Everything in the listing below except the pictures should be reproduced exactly.

::::::

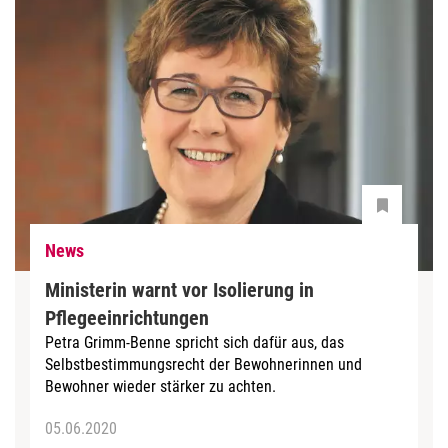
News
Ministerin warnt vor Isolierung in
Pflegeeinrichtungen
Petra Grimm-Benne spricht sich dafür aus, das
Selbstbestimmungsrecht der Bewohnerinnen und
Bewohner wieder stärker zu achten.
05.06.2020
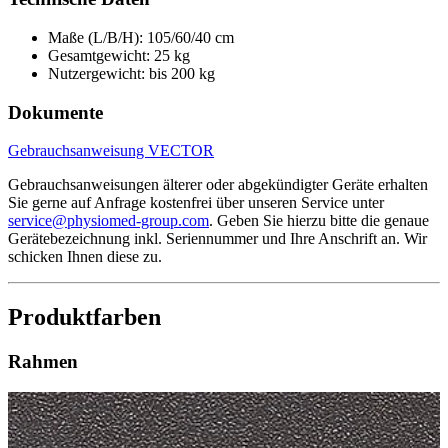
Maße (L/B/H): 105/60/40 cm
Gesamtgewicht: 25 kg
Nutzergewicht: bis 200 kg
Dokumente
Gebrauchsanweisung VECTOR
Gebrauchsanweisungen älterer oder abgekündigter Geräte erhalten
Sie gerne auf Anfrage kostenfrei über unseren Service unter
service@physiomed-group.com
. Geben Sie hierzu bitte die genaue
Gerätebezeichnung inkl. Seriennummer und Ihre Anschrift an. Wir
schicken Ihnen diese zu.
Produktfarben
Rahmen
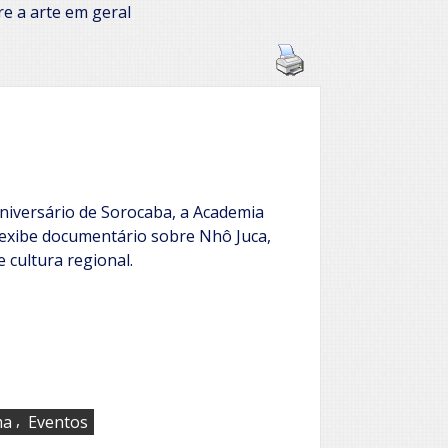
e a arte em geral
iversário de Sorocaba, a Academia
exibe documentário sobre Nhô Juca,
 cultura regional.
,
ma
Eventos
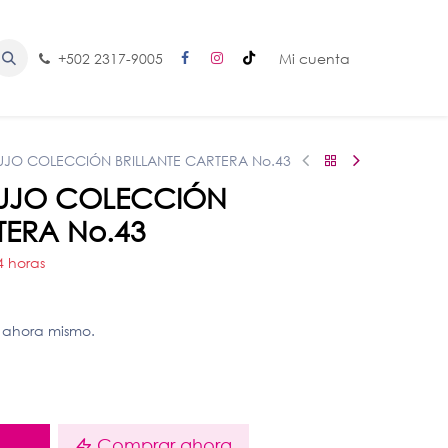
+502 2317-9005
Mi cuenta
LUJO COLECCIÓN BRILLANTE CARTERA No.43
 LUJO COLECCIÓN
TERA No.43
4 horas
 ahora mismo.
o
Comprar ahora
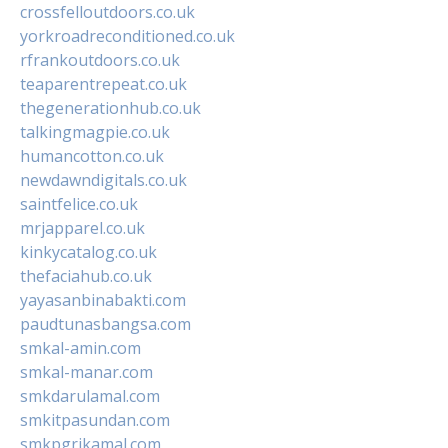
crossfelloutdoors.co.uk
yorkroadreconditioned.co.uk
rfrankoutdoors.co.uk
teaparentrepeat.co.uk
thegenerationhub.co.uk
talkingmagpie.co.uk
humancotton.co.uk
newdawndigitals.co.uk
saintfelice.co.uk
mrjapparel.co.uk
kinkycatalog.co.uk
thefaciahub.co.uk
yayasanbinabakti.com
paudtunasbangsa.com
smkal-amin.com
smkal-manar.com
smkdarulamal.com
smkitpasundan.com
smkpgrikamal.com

::::::

→ **RESPONSE**
News
Ministerin warnt vor Isolierung in
Pflegeeinrichtungen
Petra Grimm-Benne spricht sich dafür aus, das
Selbstbestimmungsrecht der Bewohnerinnen und
Bewohner wieder stärker zu achten.
05.06.2020
Maße (L/B/H): 105/60/40 cm
Gesamtgewicht: 25 kg
Nutzergewicht: bis 200 kg
Dokumente
Gebrauchsanweisung VECTOR
Gebrauchsanweisungen älterer oder abgekündigter Geräte erhalten
Sie gerne auf Anfrage kostenfrei über unseren Service unter
service@physiomed-group.com
. Geben Sie hierzu bitte die genaue
Gerätebezeichnung inkl. Seriennummer und Ihre Anschrift an. Wir
schicken Ihnen diese zu.
Produktfarben
Rahmen
e a arte em geral
iversário de Sorocaba, a Academia
exibe documentário sobre Nhô Juca,
 cultura regional.
,
ma
Eventos
+502 2317-9005
Mi cuenta
LUJO COLECCIÓN BRILLANTE CARTERA No.43
 LUJO COLECCIÓN
TERA No.43
4 horas
 ahora mismo.
o
Comprar ahora
crossfelloutdoors.co.uk
yorkroadreconditioned.co.uk
rfrankoutdoors.co.uk
teaparentrepeat.co.uk
thegenerationhub.co.uk
talkingmagpie.co.uk
humancotton.co.uk
newdawndigitals.co.uk
saintfelice.co.uk
mrjapparel.co.uk
kinkycatalog.co.uk
thefaciahub.co.uk
yayasanbinabakti.com
paudtunasbangsa.com
smkal-amin.com
smkal-manar.com
smkdarulamal.com
smkitpasundan.com
smkpgrikamal.com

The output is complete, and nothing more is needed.